The dissent also asserted that Harris’ past attendance issues that were a result of her disability should not be used against her in deciding whether a telecommuting arrangement during core business hours would be a reasonable accommodation under the ADA. Moreover, the dissent found that Ford should have engaged in a more interactive process to clarify Harris’ telecommuting accommodation request. Finally, the dissent believed that there was a genuine dispute over whether Ford retaliated against Harris for filing her discrimination charge. 

Lessons for Employers Facing ADA Telecommuting Accommodation Requests 

The majority’s decision finding that regular and predictable in-person attendance is an essential function of most jobs, especially interactive ones, is favorable for employers. But it does not mean that telecommuting can never be a reasonable accommodation. In fact, the dissent in this case demonstrates that telecommuting requests for disabled employees is likely to continue to be an issue with which employers will grapple in coming years.  
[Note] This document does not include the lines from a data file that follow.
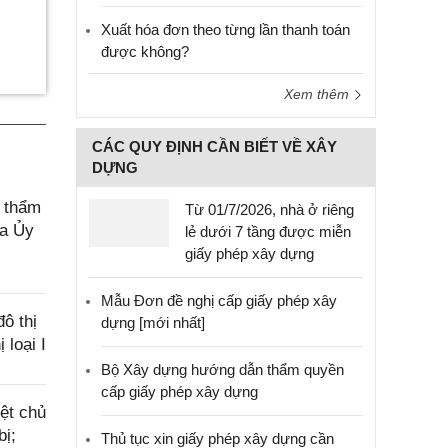
Xuất hóa đơn theo từng lần thanh toán
được không?
Xem thêm
CÁC QUY ĐỊNH CẦN BIẾT VỀ XÂY
DỰNG
, thẩm
Từ 01/7/2026, nhà ở riêng
ủa Ủy
lẻ dưới 7 tầng được miễn
giấy phép xây dựng
Mẫu Đơn đề nghị cấp giấy phép xây
ô thị
dựng [mới nhất]
 loại I
Bộ Xây dựng hướng dẫn thẩm quyền
cấp giấy phép xây dựng
ệt chủ
bị;
Thủ tục xin giấy phép xây dựng cần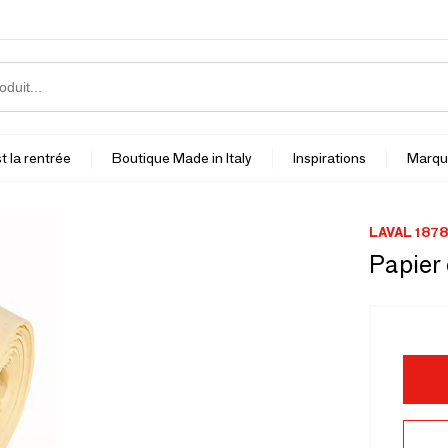
t la rentrée
Boutique Made in Italy
Inspirations
Marqu
LAVAL 1878
Papier 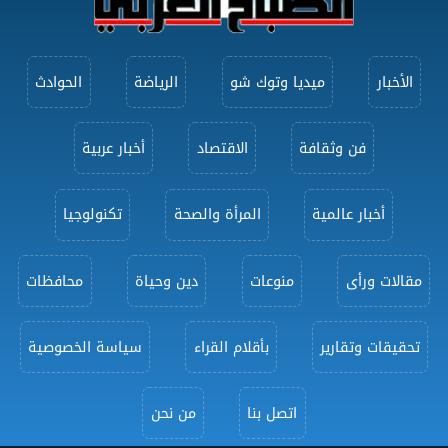
الأخبار
ميديا وتوك شو
الرياضة
الحوادث
فن وثقافة
الاقتصاد
أخبار عربية
أخبار عالمية
المرأة والصحة
تكنولوجيا
مقالات ورأى
منوعات
دين وحياة
محافظات
تحقيقات وتقارير
بأقلام القراء
سياسة الخصوصية
اتصل بنا
من نحن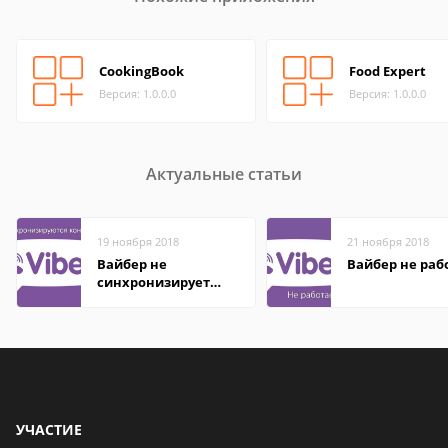
CookingBook
Food Expert
Версия: 1.0.0.0
Версия: 1.0.0.0
Актуальные статьи
19 ноября 2018
21 ноября 2018
Вайбер не
Вайбер не раб
синхронизирует
контакты
УЧАСТИЕ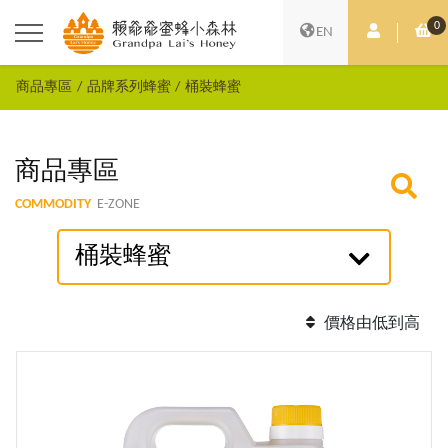
0
會員中心
購
EN
商品專區
品牌系列蜂蜜
桶裝蜂蜜
商品專區
COMMODITY
E-ZONE
桶裝蜂蜜
價格由低到高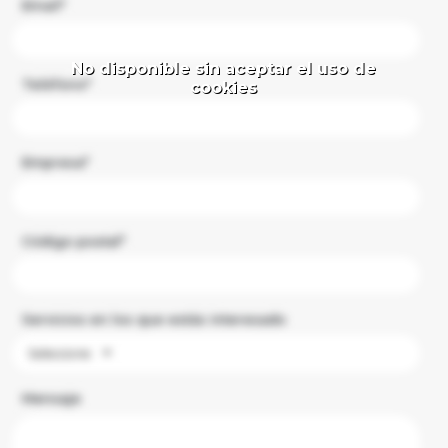
Email*
Teléfono*
Empresa*
Código postal*
Servicios en los que estás interesado
Seleccione
Mensaje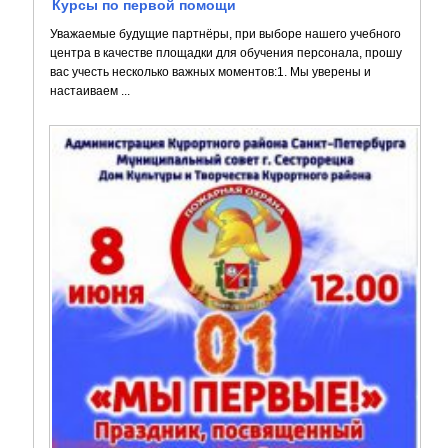
Курсы по первой помощи
Уважаемые будущие партнёры, при выборе нашего учебного
центра в качестве площадки для обучения персонала, прошу
вас учесть несколько важных моментов:1. Мы уверены и
настаиваем ...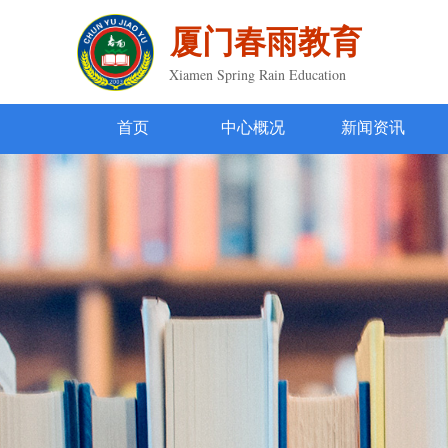
厦门春雨教育
Xiamen Spring Rain Education
首页
中心概况
新闻资讯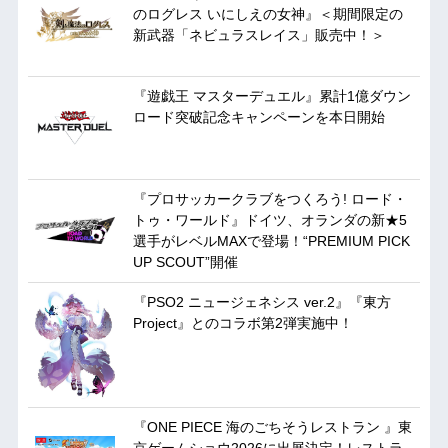
のログレス いにしえの女神』＜期間限定の
新武器「ネビュラスレイス」販売中！＞
『遊戯王 マスターデュエル』累計1億ダウン
ロード突破記念キャンペーンを本日開始
『プロサッカークラブをつくろう! ロード・
トゥ・ワールド』ドイツ、オランダの新★5
選手がレベルMAXで登場！“PREMIUM PICK
UP SCOUT”開催
『PSO2 ニュージェネシス ver.2』『東方
Project』とのコラボ第2弾実施中！
『ONE PIECE 海のごちそうレストラン 』東
京ゲームショウ2026に出展決定！レストラ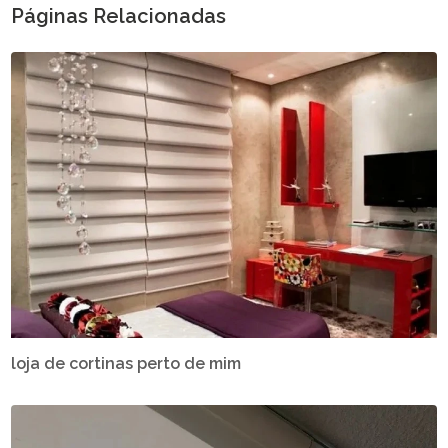
Páginas Relacionadas
loja de cortinas perto de mim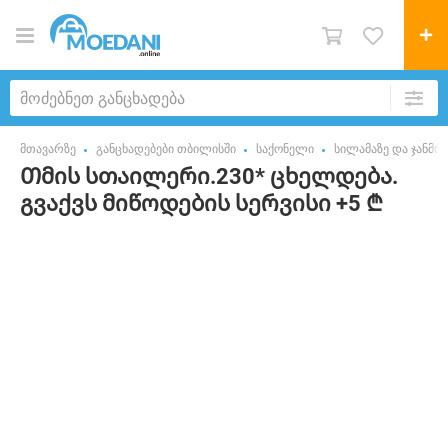
მთავარზე
განცხადებები თბილისში
საქონელი
სილამაზე და ჯანმ
Თმის სთაილერი.230* ცხელდება.
გვაქვს მიწოდების სერვისი +5 ₾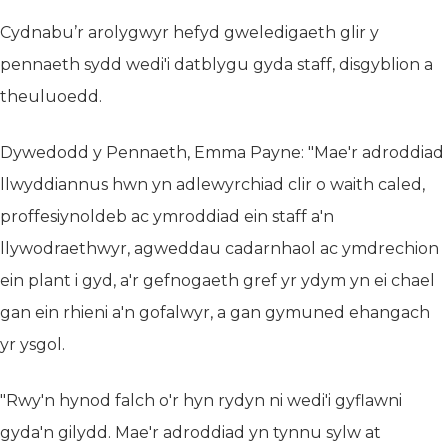
Cydnabu’r arolygwyr hefyd gweledigaeth glir y
pennaeth sydd wedi'i datblygu gyda staff, disgyblion a
theuluoedd.
Dywedodd y Pennaeth, Emma Payne: "Mae'r adroddiad
llwyddiannus hwn yn adlewyrchiad clir o waith caled,
proffesiynoldeb ac ymroddiad ein staff a'n
llywodraethwyr, agweddau cadarnhaol ac ymdrechion
ein plant i gyd, a'r gefnogaeth gref yr ydym yn ei chael
gan ein rhieni a'n gofalwyr, a gan gymuned ehangach
yr ysgol.
"Rwy'n hynod falch o'r hyn rydyn ni wedi'i gyflawni
gyda'n gilydd. Mae'r adroddiad yn tynnu sylw at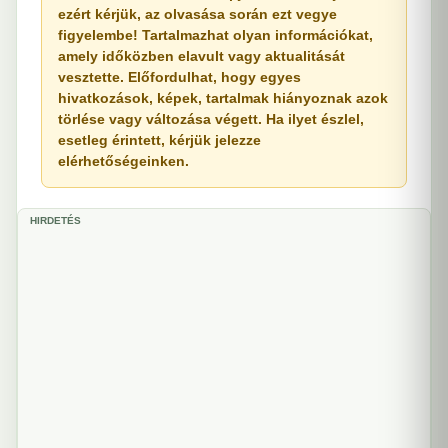
ezért kérjük, az olvasása során ezt vegye
figyelembe! Tartalmazhat olyan információkat,
amely időközben elavult vagy aktualitását
vesztette. Előfordulhat, hogy egyes
hivatkozások, képek, tartalmak hiányoznak azok
törlése vagy változása végett. Ha ilyet észlel,
esetleg érintett, kérjük jelezze
elérhetőségeinken.
HIRDETÉS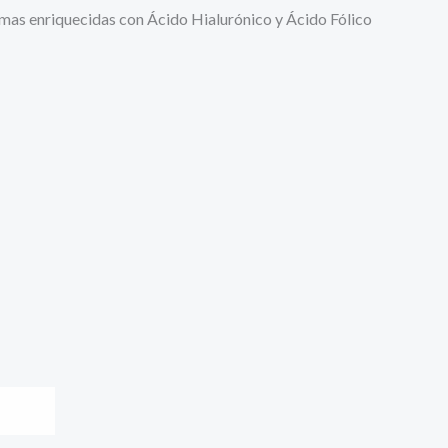
emas enriquecidas con Ácido Hialurónico y Ácido Fólico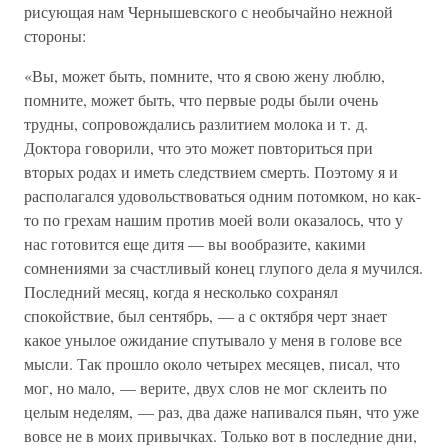
рисующая нам Чернышевского с необычайно нежной
стороны:
«Вы, может быть, помните, что я свою жену люблю,
помните, может быть, что первые роды были очень
трудны, сопровождались разлитием молока и т. д.
Доктора говорили, что это может повториться при
вторых родах и иметь следствием смерть. Поэтому я и
располагался удовольствоваться одним потомком, но как-
то по грехам нашим против моей воли оказалось, что у
нас готовится еще дитя — вы вообразите, какими
сомнениями за счастливый конец глупого дела я мучился.
Последний месяц, когда я несколько сохранял
спокойствие, был сентябрь, — а с октября черт знает
какое унылое ожидание спутывало у меня в голове все
мысли. Так прошло около четырех месяцев, писал, что
мог, но мало, — верите, двух слов не мог склеить по
целым неделям, — раз, два даже напивался пьян, что уже
вовсе не в моих привычках. Только вот в последние дни,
If face-to-face interactions and in-person attendance at meetings or other work-related functions is essential for certain jobs at your workplace, be certain to include those tasks in your job descriptions. If you generally allow telecommuting, be sure to have a written policy and apply it consistently. If presented with a request to telecommute in order to accommodate a disability, engage in an interactive process to discuss whether telecommuting would be appropriate for that particular position and employee, whether it would constitute an undue hardship for your organization and if alternative accommodations would allow the employee to perform his or her essential functions. And by all means, make sure you have concrete documentation of an employee’s poor performance or policy infractions before taking adverse action against anyone who has filed a discrimination charge.